Among the records that follow, how many lines include the string "Tools"? Only the number is wanted.
*** Opening Data for the task ***
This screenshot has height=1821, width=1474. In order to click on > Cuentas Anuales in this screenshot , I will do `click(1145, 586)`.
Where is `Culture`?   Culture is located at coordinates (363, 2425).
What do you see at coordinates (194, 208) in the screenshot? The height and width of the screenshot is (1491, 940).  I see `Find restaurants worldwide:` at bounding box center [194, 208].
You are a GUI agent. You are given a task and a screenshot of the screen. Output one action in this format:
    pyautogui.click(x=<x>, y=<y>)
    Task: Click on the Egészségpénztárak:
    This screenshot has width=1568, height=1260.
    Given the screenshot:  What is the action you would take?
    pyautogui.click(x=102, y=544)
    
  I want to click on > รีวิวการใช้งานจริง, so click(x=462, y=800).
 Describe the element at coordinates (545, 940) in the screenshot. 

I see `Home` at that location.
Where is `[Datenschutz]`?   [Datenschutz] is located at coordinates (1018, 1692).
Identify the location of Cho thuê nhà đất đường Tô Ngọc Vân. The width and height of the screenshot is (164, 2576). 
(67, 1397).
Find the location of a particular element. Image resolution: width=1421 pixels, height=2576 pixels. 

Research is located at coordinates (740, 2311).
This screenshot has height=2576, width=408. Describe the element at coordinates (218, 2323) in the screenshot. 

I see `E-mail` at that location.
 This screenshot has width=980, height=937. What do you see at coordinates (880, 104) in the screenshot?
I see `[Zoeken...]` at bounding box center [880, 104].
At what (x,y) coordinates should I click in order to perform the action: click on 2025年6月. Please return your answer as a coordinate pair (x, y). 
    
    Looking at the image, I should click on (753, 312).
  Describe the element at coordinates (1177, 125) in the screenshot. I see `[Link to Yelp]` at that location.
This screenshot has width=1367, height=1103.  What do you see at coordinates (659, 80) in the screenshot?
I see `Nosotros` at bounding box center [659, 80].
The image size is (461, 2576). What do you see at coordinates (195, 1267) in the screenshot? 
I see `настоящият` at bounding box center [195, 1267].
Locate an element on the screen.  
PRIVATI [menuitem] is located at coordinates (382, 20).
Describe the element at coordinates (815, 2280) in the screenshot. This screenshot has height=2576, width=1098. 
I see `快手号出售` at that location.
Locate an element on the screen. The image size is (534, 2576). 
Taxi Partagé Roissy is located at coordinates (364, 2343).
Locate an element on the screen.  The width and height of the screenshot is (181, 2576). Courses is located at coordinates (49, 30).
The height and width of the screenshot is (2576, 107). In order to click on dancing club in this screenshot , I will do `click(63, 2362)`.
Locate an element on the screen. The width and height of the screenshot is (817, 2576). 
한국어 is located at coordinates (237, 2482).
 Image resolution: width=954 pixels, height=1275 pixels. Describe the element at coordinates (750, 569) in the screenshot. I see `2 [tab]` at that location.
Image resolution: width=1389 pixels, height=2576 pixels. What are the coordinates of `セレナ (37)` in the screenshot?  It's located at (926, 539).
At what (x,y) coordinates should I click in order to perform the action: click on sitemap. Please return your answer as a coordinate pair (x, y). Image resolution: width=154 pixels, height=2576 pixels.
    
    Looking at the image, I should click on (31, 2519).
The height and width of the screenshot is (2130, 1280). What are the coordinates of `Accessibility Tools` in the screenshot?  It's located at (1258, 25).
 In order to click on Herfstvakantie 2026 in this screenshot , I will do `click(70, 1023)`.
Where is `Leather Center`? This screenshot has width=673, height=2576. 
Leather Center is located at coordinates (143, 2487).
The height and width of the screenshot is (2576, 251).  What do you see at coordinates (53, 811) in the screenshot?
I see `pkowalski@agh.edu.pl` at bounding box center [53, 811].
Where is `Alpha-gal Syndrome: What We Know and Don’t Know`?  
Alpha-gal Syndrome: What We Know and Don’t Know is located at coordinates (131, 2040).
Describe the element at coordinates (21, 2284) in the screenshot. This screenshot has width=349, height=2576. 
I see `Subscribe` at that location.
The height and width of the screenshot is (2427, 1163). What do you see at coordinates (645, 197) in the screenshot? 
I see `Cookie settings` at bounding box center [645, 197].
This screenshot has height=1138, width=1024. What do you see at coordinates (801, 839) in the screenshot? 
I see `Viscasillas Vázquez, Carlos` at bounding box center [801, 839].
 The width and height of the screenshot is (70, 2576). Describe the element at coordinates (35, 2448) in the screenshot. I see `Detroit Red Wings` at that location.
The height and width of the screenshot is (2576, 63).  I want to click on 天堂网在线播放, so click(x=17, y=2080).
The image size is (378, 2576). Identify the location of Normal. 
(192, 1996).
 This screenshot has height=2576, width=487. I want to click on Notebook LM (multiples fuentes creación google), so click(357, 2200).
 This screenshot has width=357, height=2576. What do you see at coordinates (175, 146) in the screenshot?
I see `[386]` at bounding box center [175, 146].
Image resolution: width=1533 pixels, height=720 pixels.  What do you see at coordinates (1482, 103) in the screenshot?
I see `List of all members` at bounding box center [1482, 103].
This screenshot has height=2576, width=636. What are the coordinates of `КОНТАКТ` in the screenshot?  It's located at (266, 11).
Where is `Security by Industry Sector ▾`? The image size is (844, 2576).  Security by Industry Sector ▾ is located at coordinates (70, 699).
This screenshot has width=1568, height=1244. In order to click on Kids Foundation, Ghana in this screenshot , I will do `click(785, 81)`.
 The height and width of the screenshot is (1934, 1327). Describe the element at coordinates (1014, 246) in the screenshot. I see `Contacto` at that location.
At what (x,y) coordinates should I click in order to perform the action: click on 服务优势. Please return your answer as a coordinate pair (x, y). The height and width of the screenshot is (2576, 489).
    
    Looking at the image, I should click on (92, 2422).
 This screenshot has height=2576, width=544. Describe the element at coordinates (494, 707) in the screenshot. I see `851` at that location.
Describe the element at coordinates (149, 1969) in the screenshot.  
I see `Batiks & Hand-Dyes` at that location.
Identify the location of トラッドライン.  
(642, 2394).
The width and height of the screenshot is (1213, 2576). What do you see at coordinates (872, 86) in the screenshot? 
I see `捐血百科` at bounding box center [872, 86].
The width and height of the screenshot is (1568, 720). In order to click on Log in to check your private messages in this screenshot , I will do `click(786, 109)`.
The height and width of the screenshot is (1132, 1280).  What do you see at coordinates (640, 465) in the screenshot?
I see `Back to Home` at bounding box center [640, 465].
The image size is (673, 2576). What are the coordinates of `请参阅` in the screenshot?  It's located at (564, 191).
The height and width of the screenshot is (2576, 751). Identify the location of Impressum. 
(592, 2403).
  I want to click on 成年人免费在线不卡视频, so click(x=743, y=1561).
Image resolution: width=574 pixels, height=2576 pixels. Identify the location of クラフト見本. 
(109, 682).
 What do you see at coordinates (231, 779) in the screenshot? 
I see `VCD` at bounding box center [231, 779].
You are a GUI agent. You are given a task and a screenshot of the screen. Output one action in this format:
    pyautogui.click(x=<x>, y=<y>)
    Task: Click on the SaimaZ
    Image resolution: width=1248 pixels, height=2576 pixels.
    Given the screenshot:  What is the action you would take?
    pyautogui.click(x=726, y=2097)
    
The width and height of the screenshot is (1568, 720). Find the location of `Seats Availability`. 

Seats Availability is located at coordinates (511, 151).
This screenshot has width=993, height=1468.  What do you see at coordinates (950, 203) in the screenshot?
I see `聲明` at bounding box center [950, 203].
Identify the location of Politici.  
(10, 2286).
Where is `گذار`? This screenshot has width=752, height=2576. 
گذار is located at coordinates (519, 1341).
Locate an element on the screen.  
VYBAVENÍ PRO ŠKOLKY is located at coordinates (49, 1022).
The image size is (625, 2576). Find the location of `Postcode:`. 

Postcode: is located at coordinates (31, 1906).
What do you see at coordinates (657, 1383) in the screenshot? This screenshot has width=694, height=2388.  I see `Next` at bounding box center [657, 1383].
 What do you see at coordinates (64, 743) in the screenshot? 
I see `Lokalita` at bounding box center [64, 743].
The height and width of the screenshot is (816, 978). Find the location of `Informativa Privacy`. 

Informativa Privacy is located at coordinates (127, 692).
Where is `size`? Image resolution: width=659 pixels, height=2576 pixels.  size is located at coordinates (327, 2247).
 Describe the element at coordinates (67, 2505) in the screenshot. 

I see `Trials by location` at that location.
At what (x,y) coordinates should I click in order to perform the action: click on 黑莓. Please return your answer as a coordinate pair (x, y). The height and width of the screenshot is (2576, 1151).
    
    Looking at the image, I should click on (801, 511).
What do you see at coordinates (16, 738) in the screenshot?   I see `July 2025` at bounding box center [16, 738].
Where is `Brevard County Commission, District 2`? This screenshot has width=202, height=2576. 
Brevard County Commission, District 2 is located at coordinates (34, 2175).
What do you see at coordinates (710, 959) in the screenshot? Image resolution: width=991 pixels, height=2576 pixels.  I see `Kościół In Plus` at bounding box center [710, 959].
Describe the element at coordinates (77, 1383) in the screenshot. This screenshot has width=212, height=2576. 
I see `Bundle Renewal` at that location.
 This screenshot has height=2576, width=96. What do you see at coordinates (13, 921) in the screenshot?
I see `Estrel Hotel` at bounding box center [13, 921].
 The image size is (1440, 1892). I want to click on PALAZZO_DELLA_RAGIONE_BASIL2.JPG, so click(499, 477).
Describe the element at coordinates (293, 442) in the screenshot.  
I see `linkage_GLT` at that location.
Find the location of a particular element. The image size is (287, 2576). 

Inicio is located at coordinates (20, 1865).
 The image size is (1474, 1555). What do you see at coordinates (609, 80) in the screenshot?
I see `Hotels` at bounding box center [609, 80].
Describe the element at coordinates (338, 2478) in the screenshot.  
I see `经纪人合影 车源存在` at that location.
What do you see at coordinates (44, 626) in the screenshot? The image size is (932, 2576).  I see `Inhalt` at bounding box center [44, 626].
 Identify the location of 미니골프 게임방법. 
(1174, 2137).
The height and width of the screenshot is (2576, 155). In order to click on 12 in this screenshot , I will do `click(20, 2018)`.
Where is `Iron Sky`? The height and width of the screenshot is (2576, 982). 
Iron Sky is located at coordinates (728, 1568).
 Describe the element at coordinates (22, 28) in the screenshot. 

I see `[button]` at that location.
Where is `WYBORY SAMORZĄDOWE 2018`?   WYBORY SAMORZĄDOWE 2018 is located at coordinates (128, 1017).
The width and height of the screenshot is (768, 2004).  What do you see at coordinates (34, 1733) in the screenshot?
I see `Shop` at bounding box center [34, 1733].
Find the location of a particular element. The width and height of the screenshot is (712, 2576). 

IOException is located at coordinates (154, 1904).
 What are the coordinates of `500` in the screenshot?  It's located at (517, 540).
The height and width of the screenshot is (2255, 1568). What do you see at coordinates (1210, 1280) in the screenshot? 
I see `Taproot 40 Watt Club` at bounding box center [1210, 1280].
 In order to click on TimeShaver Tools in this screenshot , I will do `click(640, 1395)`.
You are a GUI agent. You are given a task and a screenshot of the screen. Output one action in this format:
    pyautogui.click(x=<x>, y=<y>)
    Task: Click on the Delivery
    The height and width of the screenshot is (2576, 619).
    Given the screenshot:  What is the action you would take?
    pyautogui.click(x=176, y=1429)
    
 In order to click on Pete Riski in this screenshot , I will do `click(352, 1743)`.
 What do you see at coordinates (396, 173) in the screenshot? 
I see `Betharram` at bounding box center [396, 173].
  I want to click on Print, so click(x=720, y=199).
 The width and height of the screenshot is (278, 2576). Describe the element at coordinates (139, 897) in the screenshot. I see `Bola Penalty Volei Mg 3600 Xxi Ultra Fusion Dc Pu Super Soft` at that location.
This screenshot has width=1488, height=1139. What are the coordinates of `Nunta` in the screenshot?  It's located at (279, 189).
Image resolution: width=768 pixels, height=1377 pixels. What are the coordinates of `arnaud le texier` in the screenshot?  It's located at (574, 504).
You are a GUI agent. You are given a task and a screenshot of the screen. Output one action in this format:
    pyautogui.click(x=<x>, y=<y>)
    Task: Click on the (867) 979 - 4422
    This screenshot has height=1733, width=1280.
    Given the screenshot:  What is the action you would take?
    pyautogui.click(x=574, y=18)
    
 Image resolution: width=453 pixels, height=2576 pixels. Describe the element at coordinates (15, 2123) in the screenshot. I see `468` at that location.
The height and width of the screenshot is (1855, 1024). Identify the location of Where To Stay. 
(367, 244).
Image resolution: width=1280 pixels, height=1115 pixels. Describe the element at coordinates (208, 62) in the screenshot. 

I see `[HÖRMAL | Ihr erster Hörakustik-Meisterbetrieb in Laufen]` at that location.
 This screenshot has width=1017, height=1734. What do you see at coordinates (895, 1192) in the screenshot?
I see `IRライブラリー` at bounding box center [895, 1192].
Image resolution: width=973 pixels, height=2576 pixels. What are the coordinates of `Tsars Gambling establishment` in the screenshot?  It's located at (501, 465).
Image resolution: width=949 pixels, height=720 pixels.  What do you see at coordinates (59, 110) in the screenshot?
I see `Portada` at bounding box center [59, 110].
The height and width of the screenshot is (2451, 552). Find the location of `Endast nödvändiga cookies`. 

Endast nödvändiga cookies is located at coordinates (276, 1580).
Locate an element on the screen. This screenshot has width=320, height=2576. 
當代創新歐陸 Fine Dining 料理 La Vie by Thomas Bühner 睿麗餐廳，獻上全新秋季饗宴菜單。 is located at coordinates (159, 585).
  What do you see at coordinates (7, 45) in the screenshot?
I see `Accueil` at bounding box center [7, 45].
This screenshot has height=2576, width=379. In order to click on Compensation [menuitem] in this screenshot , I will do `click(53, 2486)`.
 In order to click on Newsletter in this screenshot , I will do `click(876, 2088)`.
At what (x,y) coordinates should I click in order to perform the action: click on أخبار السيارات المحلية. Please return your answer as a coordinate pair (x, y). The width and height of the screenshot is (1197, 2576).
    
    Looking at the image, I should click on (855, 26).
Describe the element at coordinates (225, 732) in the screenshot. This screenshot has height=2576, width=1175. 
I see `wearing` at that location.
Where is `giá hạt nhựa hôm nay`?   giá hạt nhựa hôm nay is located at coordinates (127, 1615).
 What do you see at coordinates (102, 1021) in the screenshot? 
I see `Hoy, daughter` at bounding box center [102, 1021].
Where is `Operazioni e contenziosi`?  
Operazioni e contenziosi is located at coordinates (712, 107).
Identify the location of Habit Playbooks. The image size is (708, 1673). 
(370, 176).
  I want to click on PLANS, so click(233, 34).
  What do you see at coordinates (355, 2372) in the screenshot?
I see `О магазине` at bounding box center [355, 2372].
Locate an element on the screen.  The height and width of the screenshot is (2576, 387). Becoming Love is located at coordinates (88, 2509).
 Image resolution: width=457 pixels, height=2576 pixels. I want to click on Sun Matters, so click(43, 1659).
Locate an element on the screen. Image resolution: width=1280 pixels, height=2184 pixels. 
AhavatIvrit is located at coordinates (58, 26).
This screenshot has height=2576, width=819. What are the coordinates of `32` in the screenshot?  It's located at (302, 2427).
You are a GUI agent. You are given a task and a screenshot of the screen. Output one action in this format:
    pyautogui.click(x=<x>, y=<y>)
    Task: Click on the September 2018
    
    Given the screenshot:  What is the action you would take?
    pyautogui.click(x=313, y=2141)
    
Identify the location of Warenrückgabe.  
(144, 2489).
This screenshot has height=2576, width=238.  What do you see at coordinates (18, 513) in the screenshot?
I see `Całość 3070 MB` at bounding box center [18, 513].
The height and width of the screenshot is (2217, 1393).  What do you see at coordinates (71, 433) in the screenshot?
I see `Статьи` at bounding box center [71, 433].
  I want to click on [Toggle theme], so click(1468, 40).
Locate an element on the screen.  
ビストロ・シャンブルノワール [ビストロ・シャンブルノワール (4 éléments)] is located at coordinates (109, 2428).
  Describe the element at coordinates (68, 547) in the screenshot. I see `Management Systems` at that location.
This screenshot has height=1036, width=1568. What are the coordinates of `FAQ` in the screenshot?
*** Closing Data for the task ***
### Response to this task
2